* **Your goal**
Pick every line from the data below that contains the string "こどもミュージアム号" and copy it.

[Saved entries]
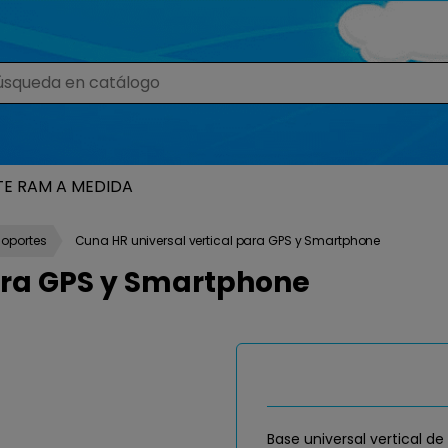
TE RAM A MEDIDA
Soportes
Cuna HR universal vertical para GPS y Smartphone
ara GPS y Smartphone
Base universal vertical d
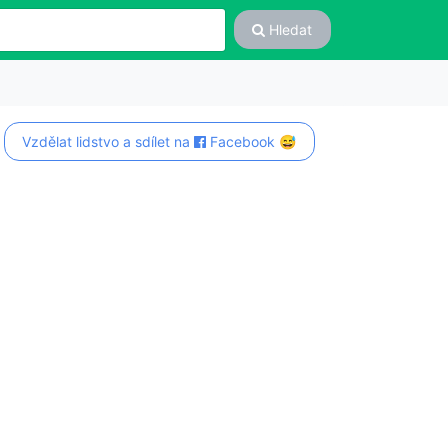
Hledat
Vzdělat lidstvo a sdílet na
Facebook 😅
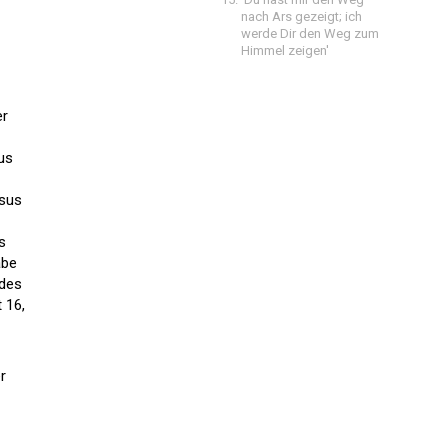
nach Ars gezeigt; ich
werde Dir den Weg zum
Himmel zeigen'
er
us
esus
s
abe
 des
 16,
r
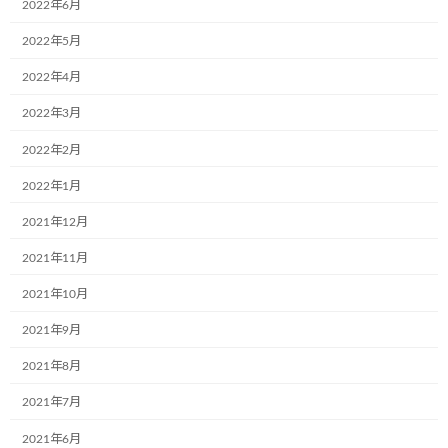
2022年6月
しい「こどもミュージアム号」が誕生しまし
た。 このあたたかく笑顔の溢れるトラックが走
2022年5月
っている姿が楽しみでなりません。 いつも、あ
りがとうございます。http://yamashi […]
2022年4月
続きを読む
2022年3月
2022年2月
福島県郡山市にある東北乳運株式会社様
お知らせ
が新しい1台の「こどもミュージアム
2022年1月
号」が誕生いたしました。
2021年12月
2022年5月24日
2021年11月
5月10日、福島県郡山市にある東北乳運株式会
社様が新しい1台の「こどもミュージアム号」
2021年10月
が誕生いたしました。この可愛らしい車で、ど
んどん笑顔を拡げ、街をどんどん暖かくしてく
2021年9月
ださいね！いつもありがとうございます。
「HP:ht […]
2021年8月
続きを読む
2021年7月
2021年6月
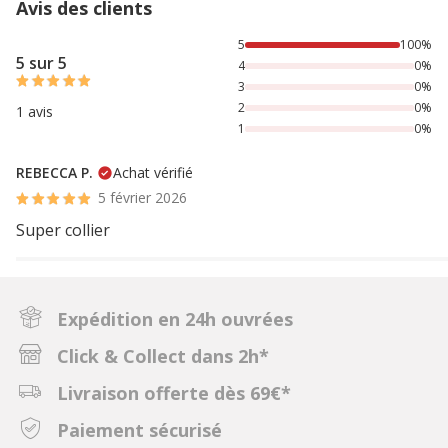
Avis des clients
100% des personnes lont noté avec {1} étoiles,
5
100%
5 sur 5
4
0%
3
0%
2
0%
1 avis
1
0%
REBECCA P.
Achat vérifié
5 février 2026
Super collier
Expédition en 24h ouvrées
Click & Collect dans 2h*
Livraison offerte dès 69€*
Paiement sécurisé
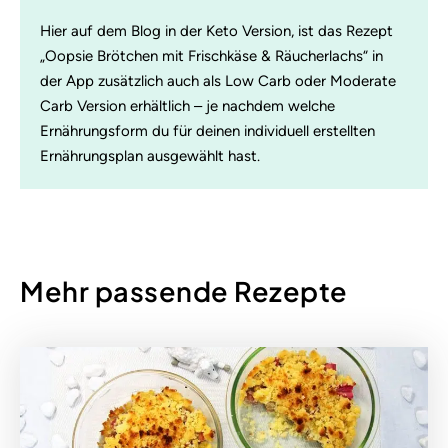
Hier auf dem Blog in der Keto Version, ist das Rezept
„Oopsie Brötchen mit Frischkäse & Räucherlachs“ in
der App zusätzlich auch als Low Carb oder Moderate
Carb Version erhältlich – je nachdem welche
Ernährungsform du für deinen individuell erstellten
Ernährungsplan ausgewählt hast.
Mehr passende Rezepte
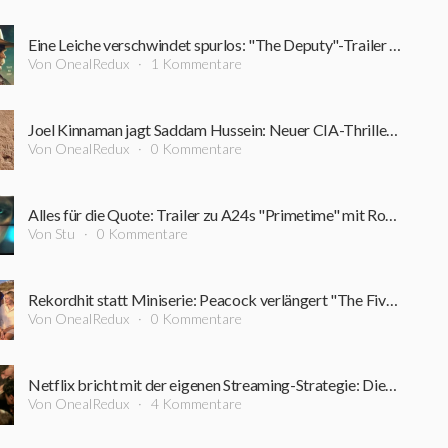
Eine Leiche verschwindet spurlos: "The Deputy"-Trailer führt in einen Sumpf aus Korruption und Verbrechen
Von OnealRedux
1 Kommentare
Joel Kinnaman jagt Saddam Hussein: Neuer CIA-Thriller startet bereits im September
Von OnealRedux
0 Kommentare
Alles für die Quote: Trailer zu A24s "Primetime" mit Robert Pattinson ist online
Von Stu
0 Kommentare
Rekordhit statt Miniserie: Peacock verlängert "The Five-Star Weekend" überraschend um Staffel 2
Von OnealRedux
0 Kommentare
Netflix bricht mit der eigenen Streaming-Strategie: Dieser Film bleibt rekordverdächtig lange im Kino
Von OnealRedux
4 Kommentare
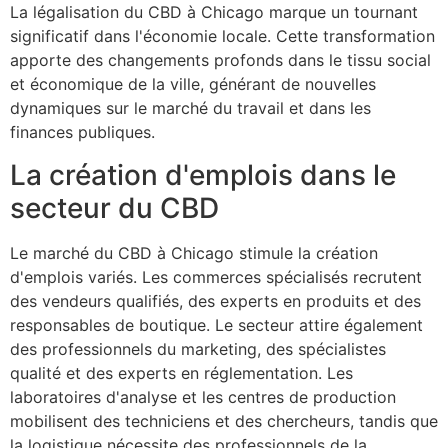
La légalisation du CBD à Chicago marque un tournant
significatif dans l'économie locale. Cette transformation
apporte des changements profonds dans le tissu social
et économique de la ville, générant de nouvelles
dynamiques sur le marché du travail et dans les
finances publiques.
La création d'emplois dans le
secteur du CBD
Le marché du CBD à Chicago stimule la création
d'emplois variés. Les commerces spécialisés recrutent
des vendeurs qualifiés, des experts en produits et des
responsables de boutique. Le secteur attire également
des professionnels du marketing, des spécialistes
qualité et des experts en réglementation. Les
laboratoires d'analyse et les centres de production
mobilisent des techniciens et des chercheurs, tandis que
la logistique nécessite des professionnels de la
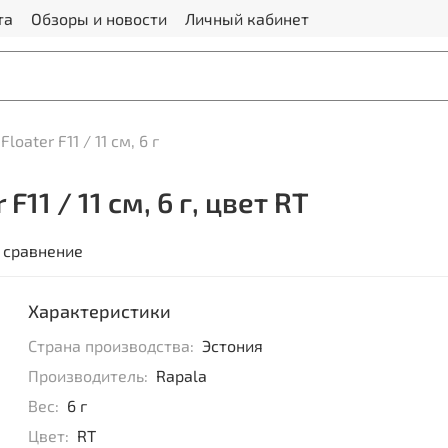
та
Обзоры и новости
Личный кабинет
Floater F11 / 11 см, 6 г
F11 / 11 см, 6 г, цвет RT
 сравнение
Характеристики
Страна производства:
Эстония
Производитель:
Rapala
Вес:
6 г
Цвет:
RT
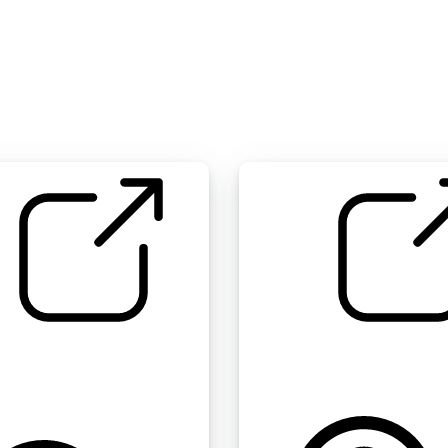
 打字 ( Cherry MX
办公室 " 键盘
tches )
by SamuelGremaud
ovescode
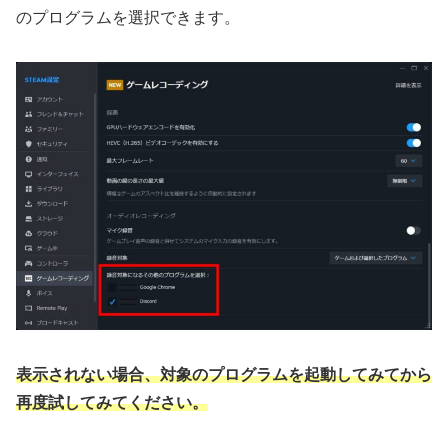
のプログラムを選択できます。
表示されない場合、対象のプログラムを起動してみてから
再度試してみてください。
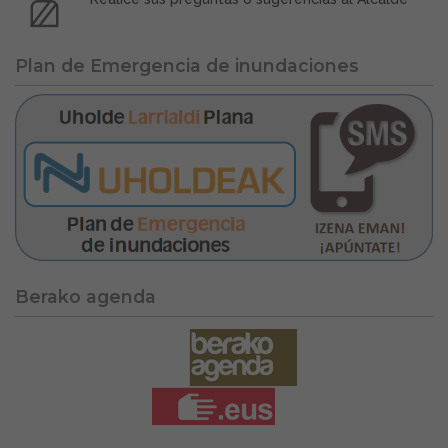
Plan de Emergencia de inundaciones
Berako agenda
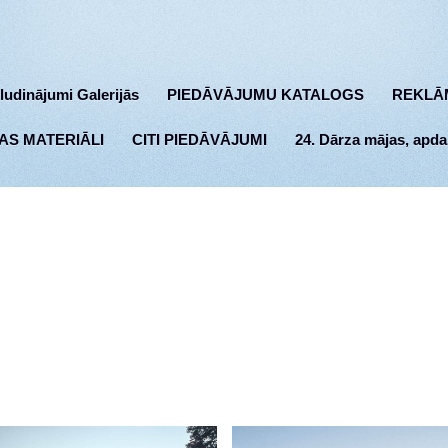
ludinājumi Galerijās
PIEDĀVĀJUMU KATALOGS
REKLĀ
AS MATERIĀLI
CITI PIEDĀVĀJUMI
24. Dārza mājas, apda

---

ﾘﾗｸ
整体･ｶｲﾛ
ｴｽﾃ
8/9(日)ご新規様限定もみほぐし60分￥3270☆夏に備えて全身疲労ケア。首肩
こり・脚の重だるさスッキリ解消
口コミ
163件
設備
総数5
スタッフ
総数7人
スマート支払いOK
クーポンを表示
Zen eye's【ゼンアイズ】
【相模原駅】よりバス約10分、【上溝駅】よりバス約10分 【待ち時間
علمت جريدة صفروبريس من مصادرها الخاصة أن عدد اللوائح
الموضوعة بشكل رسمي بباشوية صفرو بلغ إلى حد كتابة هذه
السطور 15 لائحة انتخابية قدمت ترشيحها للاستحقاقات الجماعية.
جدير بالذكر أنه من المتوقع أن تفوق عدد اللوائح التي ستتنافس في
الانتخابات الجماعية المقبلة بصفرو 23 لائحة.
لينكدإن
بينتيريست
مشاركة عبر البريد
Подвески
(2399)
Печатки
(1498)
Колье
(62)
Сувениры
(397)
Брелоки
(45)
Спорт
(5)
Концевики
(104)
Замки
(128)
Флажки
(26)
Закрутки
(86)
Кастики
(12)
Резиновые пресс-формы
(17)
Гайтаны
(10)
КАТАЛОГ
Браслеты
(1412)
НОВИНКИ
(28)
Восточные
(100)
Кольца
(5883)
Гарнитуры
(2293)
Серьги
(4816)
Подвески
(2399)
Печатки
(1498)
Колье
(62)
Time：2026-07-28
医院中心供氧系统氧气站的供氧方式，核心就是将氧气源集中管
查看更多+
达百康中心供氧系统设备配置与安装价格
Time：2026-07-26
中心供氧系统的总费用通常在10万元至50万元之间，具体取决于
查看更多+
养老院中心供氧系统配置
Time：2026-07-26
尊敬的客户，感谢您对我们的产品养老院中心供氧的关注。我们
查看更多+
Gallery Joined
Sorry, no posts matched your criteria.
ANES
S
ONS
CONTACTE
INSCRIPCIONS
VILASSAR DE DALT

* **Result of this task**
しい「こどもミュージアム号」が誕生しまし
社様が新しい1台の「こどもミュージアム号」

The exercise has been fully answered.